Problem to work on:
Among the records that follow, set down only the lines from the one containing "chew through electrical" to the one containing "and floors, poten", both included, exactly.

Provided records:
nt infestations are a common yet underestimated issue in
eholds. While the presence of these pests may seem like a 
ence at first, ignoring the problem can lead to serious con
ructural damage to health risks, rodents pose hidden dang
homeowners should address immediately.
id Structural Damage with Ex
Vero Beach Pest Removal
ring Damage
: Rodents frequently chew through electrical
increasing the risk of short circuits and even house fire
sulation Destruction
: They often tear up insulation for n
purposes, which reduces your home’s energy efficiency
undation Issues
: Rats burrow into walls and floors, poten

---

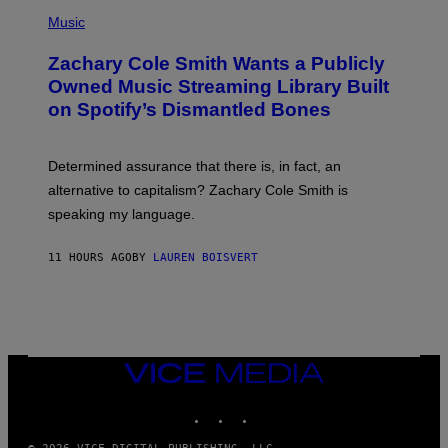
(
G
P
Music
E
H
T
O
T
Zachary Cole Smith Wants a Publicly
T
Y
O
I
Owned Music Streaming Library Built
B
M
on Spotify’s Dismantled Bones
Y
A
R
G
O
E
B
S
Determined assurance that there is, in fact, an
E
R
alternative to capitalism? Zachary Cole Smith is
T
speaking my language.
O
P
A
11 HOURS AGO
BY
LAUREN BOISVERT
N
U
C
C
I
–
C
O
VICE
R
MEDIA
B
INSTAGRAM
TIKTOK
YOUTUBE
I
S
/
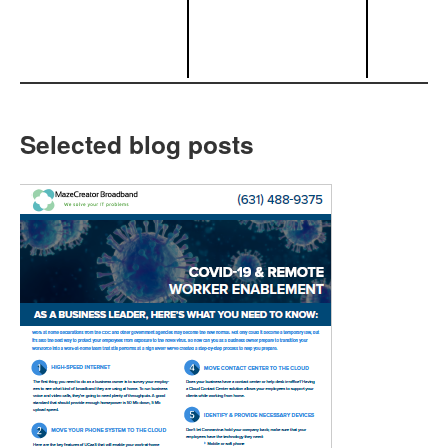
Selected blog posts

Exercise response:
: Rodents frequently chew through electrical
increasing the risk of short circuits and even house fire
sulation Destruction
: They often tear up insulation for n
purposes, which reduces your home’s energy efficiency
undation Issues
: Rats burrow into walls and floors, poten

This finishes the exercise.